[ppml] Free Market

Paul Vixie paul at vix.com
Sat Aug 25 12:34:49 EDT 2007

> I have a proposal. In an earlier e-mail someone made mention of the word 
> 'oil'. IPv4 addresses are like oil, in that it is a finite resource, and 
> one day... we will run out. The way our economic markets handle this is 
> simple. Increase the price of oil. Allow economic demand to set the 
> price, and as the price of oil increases, other, often environmentally 
> friendlier technologies take hold.

i think we'll be choking on the fumes of the oil we've already burned long
before we can use up the earth's supply, which ought to counterbalance the
price index.  there's a fire burning in greece right now that they just
can't seem to put out, and the iberian peninsula is in a sustained drought,
and arctic ice is melting, and so on.  burning the last drop of oil, at any
price, seems unlikely at this stage.  i mention this only because it's an
absolutely perfect analogy to the real situation with IPv4.

> What if we increased the price of new ipv4 allocations, across the board 
> - and altered the current pricing scheme, such that those with legacy 
> /8s pay what they are truly worth. This would be an incentive for those 
> who have large volumes of unused space just sitting there to get rid of 
> it, but also allow growth and use for those who are willing to pay for 
> it. IPv6 prices, of course, remain forever at rock bottom.

the limitation isn't on address space, it's on routing table size.  using
the last ipv4 address will require that advertisements be much smaller than
they are now, which would mean a routing table much larger than we have now.
so, just as with oil the long term problem is carbon not supply, with IP
the long term problem is routing not supply.

> If you inserted economics into it - you might see some large blocks being
> returned. I know of one ISP here in Lexington that has 130,000 legacy IPv4
> addresses. They use... maybe 2000. In fact, if Arin were to turn down a
> request for me - they'd be my first stop. I'd buy a t-1, with a /19
> attached. I can't use the T-1 of bandwidth - but I'd certainly advertize
> the space out my Gig-E or OC12 links. That is an example of what some of
> us have to do to get additional IPv4 space in a hurry.
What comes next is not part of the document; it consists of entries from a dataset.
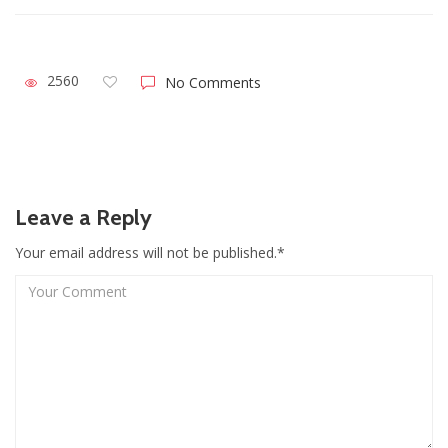
2560
No Comments
Leave a Reply
Your email address will not be published.*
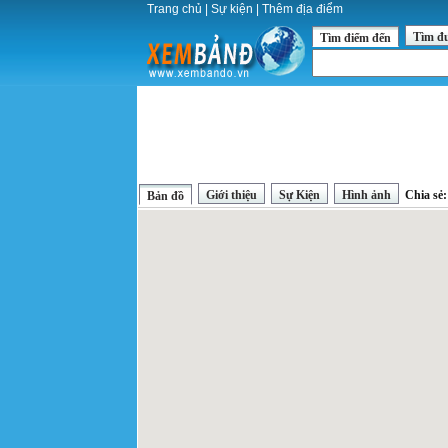
Trang chủ
|
Sự kiện
|
Thêm địa điểm
Tìm đ
Tìm điểm đến
Giới thiệu
Sự Kiện
Hình ảnh
Chia sẻ
Bản đồ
how many /16's can be carved up into /19's before the global routing table
exceeds the size of routers that other networks can afford?  and if we get
to that point, will it make sense to add another /19, no matter where you
can get it from or at what price, given that it won't be globally reachable?

> I know starting up, we had to get our address space from upstreams. When 
> we'd cancel an upstream... .renumbering time! Now that we have ARIN 
> space, we don't have to do that - but if ARIN can't assign it - I'll 
> certainly 'buy' it from someone else using the method detailed above. 
> Paying monthly for "bandwidth" but actually for IP space.

so, provider-assigned (PA) has a provably bad short term economic model (it
functions as a price lock due to its renumbering penalty), whereas provider-
independent (PI) has a provably bad long term economic model (it blows out
the routing table).  which bad economic models would ARIN's community like
to pursue?

> So, one way or another when IPv4 becomes scares, restricted or 
> unavailable, the market will handle it.

by moving the problem from "us" to "our grandchildren".  just like with oil.

> Why not shift the burden now onto those who hold all those massive
> allocations, and use ARIN to regulate the price of IP space.

that's actually an unrelated topic.  nobody anywhere has the authority to
impose revocation terms or prices on pre-RIR allocations, and that's where
the majority of IPv4 space still is.